§ **Exercise details**:
In the records below, find the line with "Élections au Sénat" and the line with "избежать неожиданностей."; return exactly those lines and every line between them.

§ **Input**:
________________
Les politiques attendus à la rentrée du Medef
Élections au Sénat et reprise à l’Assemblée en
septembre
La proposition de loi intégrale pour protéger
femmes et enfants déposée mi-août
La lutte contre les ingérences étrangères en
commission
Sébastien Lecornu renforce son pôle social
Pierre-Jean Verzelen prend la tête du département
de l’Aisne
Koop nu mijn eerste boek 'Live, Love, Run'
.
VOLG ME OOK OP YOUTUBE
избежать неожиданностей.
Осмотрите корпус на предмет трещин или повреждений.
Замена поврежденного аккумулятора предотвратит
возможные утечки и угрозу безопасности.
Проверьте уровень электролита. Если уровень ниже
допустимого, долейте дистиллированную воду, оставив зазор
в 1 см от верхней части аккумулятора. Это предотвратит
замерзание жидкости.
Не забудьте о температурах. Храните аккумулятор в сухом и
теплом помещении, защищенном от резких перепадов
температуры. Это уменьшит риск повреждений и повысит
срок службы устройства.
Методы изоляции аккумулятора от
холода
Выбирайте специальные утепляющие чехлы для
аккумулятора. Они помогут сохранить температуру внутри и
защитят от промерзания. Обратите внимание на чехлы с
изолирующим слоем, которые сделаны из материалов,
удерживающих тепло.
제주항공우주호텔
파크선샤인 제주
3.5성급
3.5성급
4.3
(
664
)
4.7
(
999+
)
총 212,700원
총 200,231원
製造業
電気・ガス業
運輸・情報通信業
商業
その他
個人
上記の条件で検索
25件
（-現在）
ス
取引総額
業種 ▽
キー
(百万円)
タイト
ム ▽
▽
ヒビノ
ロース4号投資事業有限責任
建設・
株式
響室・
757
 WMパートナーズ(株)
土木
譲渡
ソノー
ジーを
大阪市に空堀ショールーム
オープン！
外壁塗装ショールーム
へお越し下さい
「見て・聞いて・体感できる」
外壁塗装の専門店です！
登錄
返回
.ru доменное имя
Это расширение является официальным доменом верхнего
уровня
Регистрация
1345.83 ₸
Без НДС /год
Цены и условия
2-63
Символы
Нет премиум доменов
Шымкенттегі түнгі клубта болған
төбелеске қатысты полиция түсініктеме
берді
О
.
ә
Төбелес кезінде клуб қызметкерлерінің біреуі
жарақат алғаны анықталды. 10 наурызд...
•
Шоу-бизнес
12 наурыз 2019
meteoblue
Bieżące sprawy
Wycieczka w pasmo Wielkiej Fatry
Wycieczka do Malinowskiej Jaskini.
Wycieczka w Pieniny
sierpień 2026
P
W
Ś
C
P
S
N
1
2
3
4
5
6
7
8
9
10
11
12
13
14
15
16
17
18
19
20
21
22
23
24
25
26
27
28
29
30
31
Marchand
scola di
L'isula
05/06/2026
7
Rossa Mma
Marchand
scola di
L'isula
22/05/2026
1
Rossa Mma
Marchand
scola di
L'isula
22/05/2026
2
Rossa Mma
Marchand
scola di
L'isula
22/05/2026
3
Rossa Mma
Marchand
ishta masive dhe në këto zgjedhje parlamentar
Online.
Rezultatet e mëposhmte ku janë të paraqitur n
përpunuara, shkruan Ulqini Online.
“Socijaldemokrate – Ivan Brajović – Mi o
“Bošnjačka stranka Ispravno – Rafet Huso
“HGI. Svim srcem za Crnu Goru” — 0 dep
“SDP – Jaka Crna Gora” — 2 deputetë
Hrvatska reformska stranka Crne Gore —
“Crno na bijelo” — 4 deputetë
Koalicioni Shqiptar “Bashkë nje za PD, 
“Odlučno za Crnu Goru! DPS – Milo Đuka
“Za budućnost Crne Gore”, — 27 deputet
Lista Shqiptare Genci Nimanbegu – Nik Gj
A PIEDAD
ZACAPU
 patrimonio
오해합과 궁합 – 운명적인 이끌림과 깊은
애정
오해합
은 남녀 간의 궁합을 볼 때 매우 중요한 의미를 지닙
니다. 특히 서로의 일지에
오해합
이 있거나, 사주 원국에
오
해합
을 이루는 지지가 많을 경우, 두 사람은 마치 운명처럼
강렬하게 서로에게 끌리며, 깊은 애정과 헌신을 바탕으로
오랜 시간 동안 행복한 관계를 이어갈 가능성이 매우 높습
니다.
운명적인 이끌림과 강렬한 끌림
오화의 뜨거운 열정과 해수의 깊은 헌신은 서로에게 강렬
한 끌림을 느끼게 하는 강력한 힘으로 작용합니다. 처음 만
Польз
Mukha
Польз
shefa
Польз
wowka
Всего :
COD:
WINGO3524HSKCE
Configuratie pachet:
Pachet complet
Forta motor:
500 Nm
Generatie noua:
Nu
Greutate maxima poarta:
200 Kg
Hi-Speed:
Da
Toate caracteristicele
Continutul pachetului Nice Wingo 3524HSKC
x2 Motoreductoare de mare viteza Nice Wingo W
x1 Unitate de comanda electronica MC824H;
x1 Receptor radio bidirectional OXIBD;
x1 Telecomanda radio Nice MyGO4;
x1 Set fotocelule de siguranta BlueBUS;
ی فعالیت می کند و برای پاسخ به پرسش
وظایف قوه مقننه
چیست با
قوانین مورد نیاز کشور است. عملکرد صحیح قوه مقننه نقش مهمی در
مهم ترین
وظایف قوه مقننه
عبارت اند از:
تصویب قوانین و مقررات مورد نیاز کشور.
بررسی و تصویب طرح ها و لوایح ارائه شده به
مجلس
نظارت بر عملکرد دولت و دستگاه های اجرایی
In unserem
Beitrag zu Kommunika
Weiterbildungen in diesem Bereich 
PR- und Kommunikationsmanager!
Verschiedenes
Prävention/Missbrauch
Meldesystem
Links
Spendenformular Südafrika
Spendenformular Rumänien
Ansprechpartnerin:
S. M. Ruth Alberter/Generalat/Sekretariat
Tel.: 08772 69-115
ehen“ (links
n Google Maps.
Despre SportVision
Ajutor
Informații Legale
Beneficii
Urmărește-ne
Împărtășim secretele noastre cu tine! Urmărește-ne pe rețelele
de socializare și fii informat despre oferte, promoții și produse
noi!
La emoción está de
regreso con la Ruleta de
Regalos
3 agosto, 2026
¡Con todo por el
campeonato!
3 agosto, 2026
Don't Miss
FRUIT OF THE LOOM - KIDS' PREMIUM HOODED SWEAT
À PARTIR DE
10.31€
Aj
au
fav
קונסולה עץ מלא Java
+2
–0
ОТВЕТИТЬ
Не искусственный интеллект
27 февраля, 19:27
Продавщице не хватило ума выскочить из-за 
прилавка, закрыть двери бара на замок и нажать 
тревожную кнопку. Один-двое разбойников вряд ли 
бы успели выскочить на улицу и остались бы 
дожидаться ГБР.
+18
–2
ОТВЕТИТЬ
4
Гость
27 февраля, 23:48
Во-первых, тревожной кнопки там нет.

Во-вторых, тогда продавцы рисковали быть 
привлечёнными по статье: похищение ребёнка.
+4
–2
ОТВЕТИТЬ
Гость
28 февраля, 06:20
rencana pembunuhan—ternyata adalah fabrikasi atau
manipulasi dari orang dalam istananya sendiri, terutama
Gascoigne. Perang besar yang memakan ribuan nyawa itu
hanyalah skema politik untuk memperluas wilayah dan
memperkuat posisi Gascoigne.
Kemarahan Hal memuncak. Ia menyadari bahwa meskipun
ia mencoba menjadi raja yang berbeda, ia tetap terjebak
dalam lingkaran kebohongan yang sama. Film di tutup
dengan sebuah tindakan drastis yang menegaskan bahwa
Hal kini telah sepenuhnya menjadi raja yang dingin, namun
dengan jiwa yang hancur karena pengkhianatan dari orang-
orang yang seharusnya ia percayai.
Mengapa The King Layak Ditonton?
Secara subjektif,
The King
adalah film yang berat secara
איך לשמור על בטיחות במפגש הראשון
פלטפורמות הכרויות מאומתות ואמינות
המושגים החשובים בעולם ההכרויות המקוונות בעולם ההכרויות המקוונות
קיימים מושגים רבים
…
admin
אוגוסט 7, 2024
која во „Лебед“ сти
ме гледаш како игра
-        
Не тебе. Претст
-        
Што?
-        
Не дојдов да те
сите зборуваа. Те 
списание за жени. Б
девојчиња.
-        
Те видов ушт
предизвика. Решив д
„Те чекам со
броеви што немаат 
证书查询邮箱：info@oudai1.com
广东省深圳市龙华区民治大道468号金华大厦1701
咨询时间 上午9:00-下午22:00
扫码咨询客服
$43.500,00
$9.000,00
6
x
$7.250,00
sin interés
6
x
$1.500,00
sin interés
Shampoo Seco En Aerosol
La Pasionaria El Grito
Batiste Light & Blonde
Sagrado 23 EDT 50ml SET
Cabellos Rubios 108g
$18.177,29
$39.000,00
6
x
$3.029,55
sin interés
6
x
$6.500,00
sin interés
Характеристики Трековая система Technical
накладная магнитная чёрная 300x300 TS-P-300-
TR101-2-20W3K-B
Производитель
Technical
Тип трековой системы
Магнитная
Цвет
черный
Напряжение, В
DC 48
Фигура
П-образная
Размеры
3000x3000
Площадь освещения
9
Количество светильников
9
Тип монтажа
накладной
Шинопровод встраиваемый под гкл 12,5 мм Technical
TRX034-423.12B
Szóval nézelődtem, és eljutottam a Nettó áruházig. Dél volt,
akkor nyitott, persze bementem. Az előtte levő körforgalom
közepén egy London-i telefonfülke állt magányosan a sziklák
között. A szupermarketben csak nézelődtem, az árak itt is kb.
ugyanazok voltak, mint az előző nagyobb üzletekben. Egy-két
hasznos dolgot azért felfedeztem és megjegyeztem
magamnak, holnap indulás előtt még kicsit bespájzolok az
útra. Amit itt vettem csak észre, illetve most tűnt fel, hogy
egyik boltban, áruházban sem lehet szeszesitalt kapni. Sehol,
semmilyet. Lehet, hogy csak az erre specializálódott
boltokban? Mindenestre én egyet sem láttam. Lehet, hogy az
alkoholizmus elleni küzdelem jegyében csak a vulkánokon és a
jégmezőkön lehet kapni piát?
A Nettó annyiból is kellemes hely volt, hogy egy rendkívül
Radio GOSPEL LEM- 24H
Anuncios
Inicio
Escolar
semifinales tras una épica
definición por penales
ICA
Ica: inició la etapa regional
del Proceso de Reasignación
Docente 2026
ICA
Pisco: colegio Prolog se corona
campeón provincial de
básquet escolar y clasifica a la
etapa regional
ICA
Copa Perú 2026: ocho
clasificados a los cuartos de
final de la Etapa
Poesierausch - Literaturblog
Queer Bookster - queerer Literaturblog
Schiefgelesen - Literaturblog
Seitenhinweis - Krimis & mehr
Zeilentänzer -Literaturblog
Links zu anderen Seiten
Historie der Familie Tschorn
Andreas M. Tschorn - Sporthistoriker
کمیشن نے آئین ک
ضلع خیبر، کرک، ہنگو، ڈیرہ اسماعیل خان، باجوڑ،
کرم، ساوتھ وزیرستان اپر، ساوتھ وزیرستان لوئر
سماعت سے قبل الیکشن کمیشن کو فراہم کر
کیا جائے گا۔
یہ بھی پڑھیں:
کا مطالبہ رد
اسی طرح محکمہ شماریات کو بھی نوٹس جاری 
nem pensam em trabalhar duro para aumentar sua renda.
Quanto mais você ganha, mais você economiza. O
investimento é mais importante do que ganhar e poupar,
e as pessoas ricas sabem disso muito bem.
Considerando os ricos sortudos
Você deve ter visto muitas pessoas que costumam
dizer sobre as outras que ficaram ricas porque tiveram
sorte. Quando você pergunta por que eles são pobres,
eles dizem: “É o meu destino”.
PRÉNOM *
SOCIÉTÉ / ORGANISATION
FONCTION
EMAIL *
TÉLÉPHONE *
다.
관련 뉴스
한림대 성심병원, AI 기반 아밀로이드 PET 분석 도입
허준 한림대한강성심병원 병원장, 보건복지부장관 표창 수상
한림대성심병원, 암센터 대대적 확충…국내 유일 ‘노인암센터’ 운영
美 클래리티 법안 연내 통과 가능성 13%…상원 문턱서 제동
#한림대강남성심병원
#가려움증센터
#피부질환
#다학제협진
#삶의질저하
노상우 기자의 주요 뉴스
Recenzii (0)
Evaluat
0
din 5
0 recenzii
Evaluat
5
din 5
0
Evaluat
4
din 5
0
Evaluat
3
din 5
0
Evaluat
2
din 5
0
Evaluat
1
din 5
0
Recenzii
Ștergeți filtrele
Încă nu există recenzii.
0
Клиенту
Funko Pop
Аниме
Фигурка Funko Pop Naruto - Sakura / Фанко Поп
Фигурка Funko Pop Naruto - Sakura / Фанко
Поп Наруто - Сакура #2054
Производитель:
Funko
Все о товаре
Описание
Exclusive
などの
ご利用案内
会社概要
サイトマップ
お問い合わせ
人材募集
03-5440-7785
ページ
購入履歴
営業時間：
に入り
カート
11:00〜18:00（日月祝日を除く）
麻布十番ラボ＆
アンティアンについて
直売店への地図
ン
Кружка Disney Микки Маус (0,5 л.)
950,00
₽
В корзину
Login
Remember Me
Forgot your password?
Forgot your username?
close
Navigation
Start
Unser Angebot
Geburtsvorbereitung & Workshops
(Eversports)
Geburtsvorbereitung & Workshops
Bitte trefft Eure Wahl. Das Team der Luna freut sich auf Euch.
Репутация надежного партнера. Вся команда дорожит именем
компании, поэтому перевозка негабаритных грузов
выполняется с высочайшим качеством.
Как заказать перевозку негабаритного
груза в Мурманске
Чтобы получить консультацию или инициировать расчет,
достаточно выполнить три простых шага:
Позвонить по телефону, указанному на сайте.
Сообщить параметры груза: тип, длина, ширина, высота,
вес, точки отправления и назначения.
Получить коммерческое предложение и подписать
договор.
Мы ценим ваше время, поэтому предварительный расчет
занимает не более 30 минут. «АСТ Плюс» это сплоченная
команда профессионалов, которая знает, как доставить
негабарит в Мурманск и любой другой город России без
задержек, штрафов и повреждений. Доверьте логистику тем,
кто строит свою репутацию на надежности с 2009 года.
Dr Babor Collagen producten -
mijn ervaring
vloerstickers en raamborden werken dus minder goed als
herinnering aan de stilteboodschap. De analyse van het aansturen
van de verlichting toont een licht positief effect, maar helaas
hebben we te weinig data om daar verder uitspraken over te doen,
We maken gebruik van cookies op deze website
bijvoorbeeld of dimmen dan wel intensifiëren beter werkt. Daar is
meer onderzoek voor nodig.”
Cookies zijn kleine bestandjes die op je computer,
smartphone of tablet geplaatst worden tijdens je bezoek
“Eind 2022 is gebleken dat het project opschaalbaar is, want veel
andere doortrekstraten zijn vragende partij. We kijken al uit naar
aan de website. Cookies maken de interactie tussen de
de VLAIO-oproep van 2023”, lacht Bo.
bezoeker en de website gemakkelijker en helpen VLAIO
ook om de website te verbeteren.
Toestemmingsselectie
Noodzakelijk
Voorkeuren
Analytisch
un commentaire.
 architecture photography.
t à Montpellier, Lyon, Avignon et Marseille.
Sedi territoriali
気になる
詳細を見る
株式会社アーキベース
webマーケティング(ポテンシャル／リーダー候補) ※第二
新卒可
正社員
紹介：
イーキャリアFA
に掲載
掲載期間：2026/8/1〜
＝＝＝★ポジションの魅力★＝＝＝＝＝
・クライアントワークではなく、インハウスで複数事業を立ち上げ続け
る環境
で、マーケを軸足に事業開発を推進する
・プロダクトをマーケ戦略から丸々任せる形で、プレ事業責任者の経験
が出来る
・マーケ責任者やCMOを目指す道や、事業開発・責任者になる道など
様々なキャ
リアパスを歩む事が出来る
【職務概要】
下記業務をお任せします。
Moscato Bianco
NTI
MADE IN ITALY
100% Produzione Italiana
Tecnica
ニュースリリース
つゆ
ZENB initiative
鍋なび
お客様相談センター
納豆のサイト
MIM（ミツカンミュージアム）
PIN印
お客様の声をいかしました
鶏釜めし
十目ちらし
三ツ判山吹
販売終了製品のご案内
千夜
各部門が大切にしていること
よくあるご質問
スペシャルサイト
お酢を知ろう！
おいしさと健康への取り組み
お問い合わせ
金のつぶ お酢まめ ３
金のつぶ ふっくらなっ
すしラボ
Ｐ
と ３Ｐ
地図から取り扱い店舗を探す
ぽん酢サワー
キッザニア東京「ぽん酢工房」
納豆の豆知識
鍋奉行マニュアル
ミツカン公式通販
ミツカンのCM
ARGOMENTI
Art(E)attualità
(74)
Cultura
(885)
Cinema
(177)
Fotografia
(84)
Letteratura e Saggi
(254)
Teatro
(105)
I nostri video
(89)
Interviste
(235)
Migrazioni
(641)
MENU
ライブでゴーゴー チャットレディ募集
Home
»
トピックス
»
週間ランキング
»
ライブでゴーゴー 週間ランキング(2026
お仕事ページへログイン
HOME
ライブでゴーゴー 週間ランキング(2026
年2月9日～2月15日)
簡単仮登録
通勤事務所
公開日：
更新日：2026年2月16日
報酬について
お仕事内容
________________
§ **Response area**:
Élections au Sénat et reprise à l’Assemblée en
septembre
La proposition de loi intégrale pour protéger
femmes et enfants déposée mi-août
La lutte contre les ingérences étrangères en
commission
Sébastien Lecornu renforce son pôle social
Pierre-Jean Verzelen prend la tête du département
de l’Aisne
Koop nu mijn eerste boek 'Live, Love, Run'
.
VOLG ME OOK OP YOUTUBE
избежать неожиданностей.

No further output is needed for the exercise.